Representation And Searching Algorithm For Opening Hoursdoc
=== Representation and searching algorithm for opening hours ===
A Novel Representation and Searching Algorithm for Opening Hours
Teodora Husar
Department of Computer Science and Information Technology, University of Oradea
Oradea, Romania
e-mail: [anonimizat]
Cornelia Győrödi
Department of Computer Science and Information Technology, University of Oradea
Oradea, Romania
e-mail: [anonimizat]
Robert Győrödi
Department of Computer Science and Information Technology, University of Oradea
Oradea, Romania
e-mail: [anonimizat]
Sorin Sarca
Department of Informatics, Faculty of Sciences University of Oradea
Oradea, Romania
ail: [anonimizat]
Abstract — Opening Hours can be considered a data type having a human representation; this means that it can be easily understood by human beings and hardly understood by computers because the lack of a standard structured representation. In essence, the opening hours gives us a simple information: opening state at a certain date and time, and this is our focus in this paper. So far, this kind of functionality does not exists in today's database management systems because there are no algorithms developed in this way. The purpose of this paper is to presents a novel and easy to implement algorithm for encoding opening hours in order to quickly search and get the opening state for records.

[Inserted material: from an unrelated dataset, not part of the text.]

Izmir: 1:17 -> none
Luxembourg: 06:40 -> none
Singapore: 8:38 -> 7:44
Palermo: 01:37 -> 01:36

Keywords – Apache Solr, Opening Hours, Java, optimizations.
INTRODUCTION
A few years ago an application normally only used to have thousands of users to tens of thousands of users in the most extreme cases, and currently there are applications that have millions of users and amount of data is increasing, so is very important to perform efficient search to get relevant information from data [7]. It is important to use search engines to access information, that has grown tremendously based on the needs of users [2]. The goal of information extraction methods is the extraction of specific information from data documents [1].

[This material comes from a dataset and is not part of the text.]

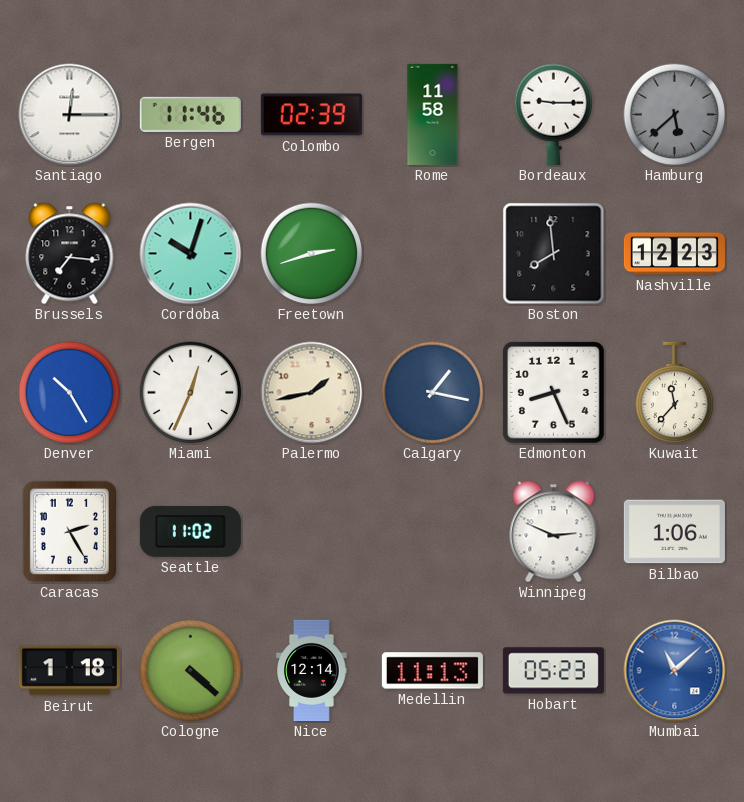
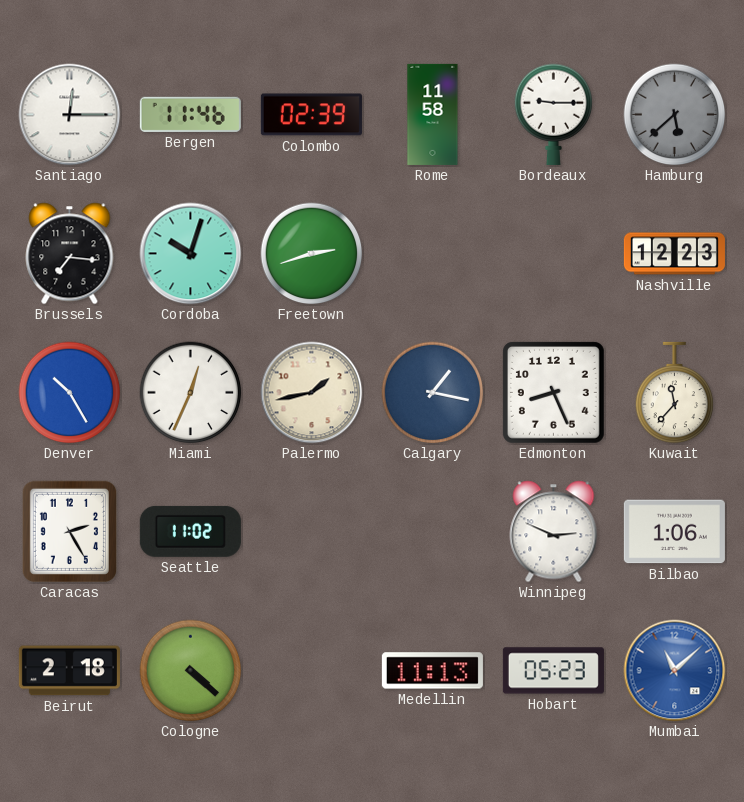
Boston: 7:59 -> none
Beirut: 1:18 -> 2:18
Nice: 12:14 -> none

Opening Hours are becoming increasingly significant in online environment, because is very important to know when a restaurant, store or other business is open, this information can help you avoid unnecessary roads, or in late hours you can search for open places where you can fix urgent problems: dentist, auto service and so on. Businesses is usually listed in directories where you can perform a search to get relevant results, but these results are not relevant to current time, nor the results will not be relevant for a future date.

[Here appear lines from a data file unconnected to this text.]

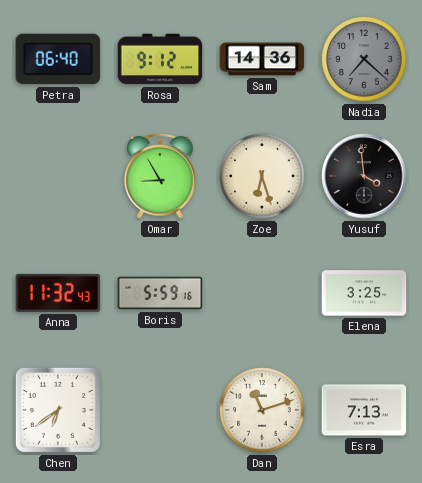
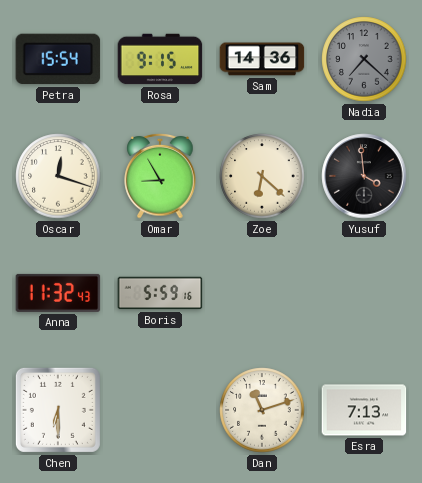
Petra: 06:40 -> 15:54
Rosa: 9:12 -> 9:15
Oscar: none -> 12:18
Zoe: 6:27 -> 6:22
Elena: 3:25 -> none
Chen: 6:39 -> 6:30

If there would be a way to filter the results only get the ones that are open now or in a future date, then you will save a lot of time, otherwise you have to loop over the result list and check each opening hour. So far, there is no algorithm to solve this problem.
This paper proposes an encoding of the opening hours, which can show in a very short time if it is opened or closed at a certain date and time. There are many representations for opening hours but this encoding is not assuming any, because there is not a standard representation. Instead it is a byte sequence, not easily readable by humans, which encapsulates opening hours info, so that if given a date and hour it can determine very fast if it is open or closed. This paper make a first attempt to describe a new algorithm for searching through opening hours. To perform comparisons tests, we also achieved an implementation of algorithm written in Java [4][5] for Apache Solr [6].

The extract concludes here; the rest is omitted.